Toward the end of his life, Thomas Jefferson realized the American Revolution had failed to provide institutional mechanisms to keep the creative spirit of insurrection alive in the populace. He wanted to institute a township system, giving more self-determination to local communities, or "elementary republics." For Jefferson, the goal of a democratic republic was to make everybody feel "that he is a participator in the government of affairs not merely at an election one day a year but every day." He worried that the representational government devised by the federalists had deprived people of a public space where their freedom could be meaningfully exercised.
Unlikely as it seems, the Jeffersonian model may get its chance in the next few years, due to the converging forces of peak oil and climate change. Richard Heinberg, author of 'Powerdown: Options and Actions for a Post-Carbon World', calls the project that confronts us "a species-wide effort toward self-limitation." Such a project requires global coordination and cooperation to reduce resource consumption and energy use, while industrialized countries "forgo further conventional economic growth in favor of a costly transition to alternative energy sources." For Heinberg's 'powerdown' approach to work, the world would quickly decentralize food, energy and industrial production, and return a great amount of decision-making power to local communities.
We are facing a difficult transition that needs to occur at a rapid pace if we don't want to experience dire consequences. According to Robert Hirsch, author of a 2005 US Department of Energy report on peak oil, the problem is "much worse than the worst that we could think of. . . . The risk to our economies and our civilization are enormous, and people don't want to hear that." We use oil to make our food and most of our consumer goods. David Korten notes, "Without oil, much of the capital infrastructure underlying modern life becomes an unusable asset, including the infrastructure of suburbia, the global trading system and the industrial food production, processing and distribution system."
The downsizing of life is going to be a hard sell, but not necessarily an impossible one. Depending on how it is presented to us, we might see reconnecting to land and community as an improvement over our current alienated state.

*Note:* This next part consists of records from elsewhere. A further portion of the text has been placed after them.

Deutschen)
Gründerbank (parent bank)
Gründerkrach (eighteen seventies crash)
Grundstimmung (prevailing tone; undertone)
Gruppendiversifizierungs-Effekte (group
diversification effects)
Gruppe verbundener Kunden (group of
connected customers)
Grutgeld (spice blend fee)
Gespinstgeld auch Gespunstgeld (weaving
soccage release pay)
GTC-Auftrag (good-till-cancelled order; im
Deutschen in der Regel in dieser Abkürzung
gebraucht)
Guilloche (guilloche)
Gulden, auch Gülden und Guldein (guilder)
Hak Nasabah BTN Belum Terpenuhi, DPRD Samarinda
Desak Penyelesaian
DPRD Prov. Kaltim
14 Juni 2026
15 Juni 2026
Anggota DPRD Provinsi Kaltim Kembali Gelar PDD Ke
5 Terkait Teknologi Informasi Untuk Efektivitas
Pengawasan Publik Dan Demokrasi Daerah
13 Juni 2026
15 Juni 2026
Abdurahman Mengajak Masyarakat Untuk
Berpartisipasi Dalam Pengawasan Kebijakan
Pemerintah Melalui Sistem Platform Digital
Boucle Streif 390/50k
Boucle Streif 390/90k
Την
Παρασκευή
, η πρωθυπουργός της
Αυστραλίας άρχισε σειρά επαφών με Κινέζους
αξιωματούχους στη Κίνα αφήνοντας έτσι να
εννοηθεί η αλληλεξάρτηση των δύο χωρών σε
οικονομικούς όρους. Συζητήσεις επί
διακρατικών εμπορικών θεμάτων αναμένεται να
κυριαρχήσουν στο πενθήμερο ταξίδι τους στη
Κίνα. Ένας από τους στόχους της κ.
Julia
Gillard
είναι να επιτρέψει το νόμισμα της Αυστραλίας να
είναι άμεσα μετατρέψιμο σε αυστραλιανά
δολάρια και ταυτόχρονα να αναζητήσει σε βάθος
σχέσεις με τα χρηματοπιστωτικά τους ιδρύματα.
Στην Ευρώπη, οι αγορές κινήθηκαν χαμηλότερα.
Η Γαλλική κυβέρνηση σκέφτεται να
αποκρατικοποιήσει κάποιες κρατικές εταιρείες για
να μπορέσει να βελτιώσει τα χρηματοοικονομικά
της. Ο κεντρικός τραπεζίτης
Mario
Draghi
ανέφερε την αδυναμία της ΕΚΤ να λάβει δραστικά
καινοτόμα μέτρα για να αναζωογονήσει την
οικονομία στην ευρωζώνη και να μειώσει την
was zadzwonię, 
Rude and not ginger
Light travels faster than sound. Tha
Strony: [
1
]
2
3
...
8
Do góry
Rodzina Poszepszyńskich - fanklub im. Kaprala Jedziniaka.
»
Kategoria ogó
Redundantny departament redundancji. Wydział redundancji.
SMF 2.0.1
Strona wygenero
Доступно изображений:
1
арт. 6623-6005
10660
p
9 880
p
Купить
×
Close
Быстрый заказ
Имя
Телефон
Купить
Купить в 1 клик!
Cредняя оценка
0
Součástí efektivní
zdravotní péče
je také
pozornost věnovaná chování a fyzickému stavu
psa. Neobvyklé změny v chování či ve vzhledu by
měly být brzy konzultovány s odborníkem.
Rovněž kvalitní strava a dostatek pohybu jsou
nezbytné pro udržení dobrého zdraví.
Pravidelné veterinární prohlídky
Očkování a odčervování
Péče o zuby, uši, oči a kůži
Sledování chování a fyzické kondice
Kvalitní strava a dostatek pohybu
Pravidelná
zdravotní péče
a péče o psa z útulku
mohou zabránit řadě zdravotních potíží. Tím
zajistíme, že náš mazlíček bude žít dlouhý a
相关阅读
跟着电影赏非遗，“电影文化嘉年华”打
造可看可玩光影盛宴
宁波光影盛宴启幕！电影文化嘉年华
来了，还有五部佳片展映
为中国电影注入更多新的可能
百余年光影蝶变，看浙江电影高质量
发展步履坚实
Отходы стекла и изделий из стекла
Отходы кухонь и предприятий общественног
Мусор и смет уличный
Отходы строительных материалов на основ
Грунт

As Rob Hopkins writes in The Transition Handbook: From Oil Dependency to Local Resilience, "It is one thing to campaign against climate change and quite another to paint a compelling and engaging vision of a post-carbon world in such a way as to enthuse others to embark on a journey towards it." Hopkins proposes that cities might be transmuted from "large, bland places with a few 'entertainment' venues, to diverse places with gardens, ponds, artworks, more opportunities for meeting and working with people and generally more to see and do," where people had "less reason to travel to be entertained."
The English 'Transition Town' movement prepares local communities for the changes that are coming. It is a highly successful and well-developed grassroots initiative ongoing in over 60 towns and small cities across the UK. Transition Town groups share information, meet with local government officials and organize courses in basic skills that will be needed again as fuel supplies diminish. They have also experimented with issuing local currencies that help to keep wealth within a community. It may seem a daunting and unenviable challenge to convince people to adopt such a program; one that includes personal and community sacrifice, a downshift into reduced patterns of consumption and the surrendering of some forms of autonomy for the general good. On the other hand, previous generations of people just like you and I have mobilized for wars and performed enormous acts of service and self-sacrifice.
Hopkins, one of the creators of the program, writes, "Rebuilding local agriculture and food production, localizing energy production, rethinking healthcare, rediscovering local building materials in the context of zero energy building, rethinking how we manage waste, all build resilience and offer the potential of an extraordinary renaissance; economic, cultural and spiritual." Almost any community can make use of the Transition Town model, which offers a holistic approach and practical tools for raising social awareness about the crises we face. Ironically, the virtual Internet provides the perfect mechanism for distributing tools and practices for rebuilding local communities around the world, instantly, so they are available as soon as anyone feels inspired to make use of them. Thomas Jefferson would be proud.